Dataset entries:
:::::
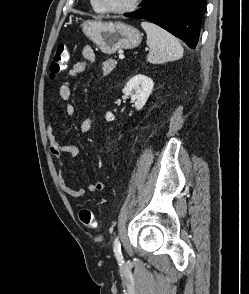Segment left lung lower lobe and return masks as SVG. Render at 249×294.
Wrapping results in <instances>:
<instances>
[{
	"label": "left lung lower lobe",
	"instance_id": "1",
	"mask_svg": "<svg viewBox=\"0 0 249 294\" xmlns=\"http://www.w3.org/2000/svg\"><path fill=\"white\" fill-rule=\"evenodd\" d=\"M206 1L144 0L141 9L125 16L153 22L185 41L190 48H195Z\"/></svg>",
	"mask_w": 249,
	"mask_h": 294
}]
</instances>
:::::
Try it: Return the entries unchanged, save for the pictures, which do not belong in the copy.

Solution for this problem:
Segment left lung lower lobe and return masks as SVG. Render at 249×294.
Wrapping results in <instances>:
<instances>
[{
	"label": "left lung lower lobe",
	"instance_id": "1",
	"mask_svg": "<svg viewBox=\"0 0 249 294\" xmlns=\"http://www.w3.org/2000/svg\"><path fill=\"white\" fill-rule=\"evenodd\" d=\"M206 1L144 0L141 9L125 16L153 22L185 41L190 48H195Z\"/></svg>",
	"mask_w": 249,
	"mask_h": 294
}]
</instances>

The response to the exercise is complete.